Na manhã de quarta, um agente foi feito refém por duas horas e só foi liberado depois que um detento teve sua transferência para o interior confirmada. A ação aconteceu durante a saída dos detentos para o pátio.
Na outra ocorrência, dois agentes que realizavam a escolta na sexta galeria foram rendidos e permaneceram cerca de 16 horas em poder dos detentos. Este motim começou por volta das 19 horas de quarta e só terminou perto das 11 horas de ontem, após negociação intermediada pelo Departamento de Execução Penal do Paraná (Depen), com acompanhamento do Batalhão de Operações Policiais Especiais (Bope) da Polícia Militar. Durante a tarde, 22 detentos foram transferidos para outras unidades.
Segundo o Sindicato dos Agentes Penitenciários do Paraná (Sindarspen), 12 motins foram registrados nas unidades prisionais do Estado em apenas três meses. Dezoito agentes foram feitos reféns. Ainda conforme a entidade, os pedidos de transferência para unidades do interior são a principal motivação das rebeliões.
"Faltam efetivo e equipamentos de segurança. A circulação dos detentos é feita de forma insegura. Os agentes aprovados em concurso não foram nomeados. A situação está cada vez mais complicada. É praticamente uma ‘bomba-relógio’", ressaltou Antony Johnson, vice-presidente do Sindarspen.

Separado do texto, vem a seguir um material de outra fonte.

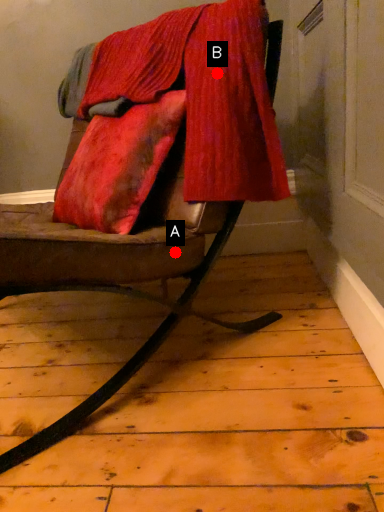 Question: Two points are circled on the image, labeled by A and B beside each circle. Which point is farther to the camera?

Choices:
 (A) A is further
 (B) B is further

Answer: (B) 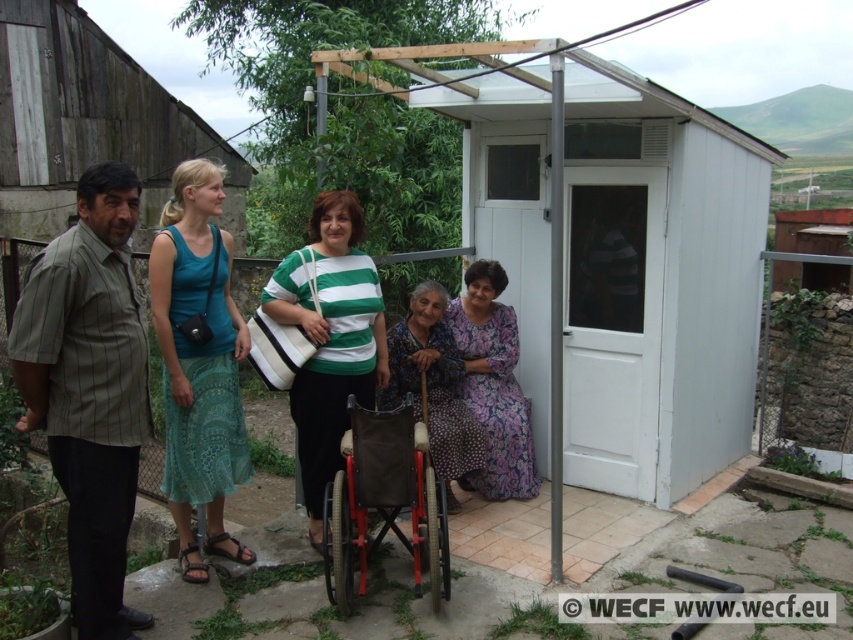 Does white plastic hut at center have a lesser height compared to green striped shirt at center?

No.

Between white plastic hut at center and green striped shirt at center, which one appears on the right side from the viewer's perspective?

white plastic hut at center is more to the right.

Does point (668, 394) lie in front of point (334, 252)?

No, (668, 394) is behind (334, 252).

Identify the location of white plastic hut at center. (608, 253).

Does green striped shirt at center have a larger size compared to printed fabric dress at center?

Yes.

Based on the photo, does green striped shirt at center appear on the right side of printed fabric dress at center?

No, green striped shirt at center is not to the right of printed fabric dress at center.

Identify the location of green striped shirt at center. (329, 339).

This screenshot has width=853, height=640. In order to click on green striped shirt at center in this screenshot , I will do `click(329, 339)`.

Who is taller, striped fabric shirt at left or red metal wheelchair at center?

With more height is striped fabric shirt at left.

Is point (30, 368) positioned before point (426, 465)?

Yes, it is.

Does point (70, 536) lie behind point (399, 477)?

No, it is not.

Where is `striped fabric shirt at left`? striped fabric shirt at left is located at coordinates (88, 388).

O diretor do Depen, Cezinando Paredes, informou que um levantamento realizado a pedido da Secretaria Estadual de Justiça, Cidadania e Direitos Humanos (Seju) aponta que 500 presos solicitaram transferência de unidades para ficarem mais próximos de familiares. Deste total, cerca de 300 conseguiram comprovar a residência da família em determinado município. "Estamos realizando as transferências, mas dependemos da disponibilidade de vagas nas penitenciárias e também da autorização das VEPs (Varas de Execuções Penais). O trabalho está sendo feito", garantiu.
A Seju informou ainda que, até o final do mês, 423 novos agentes, aprovados em concurso público, devem ser nomeados.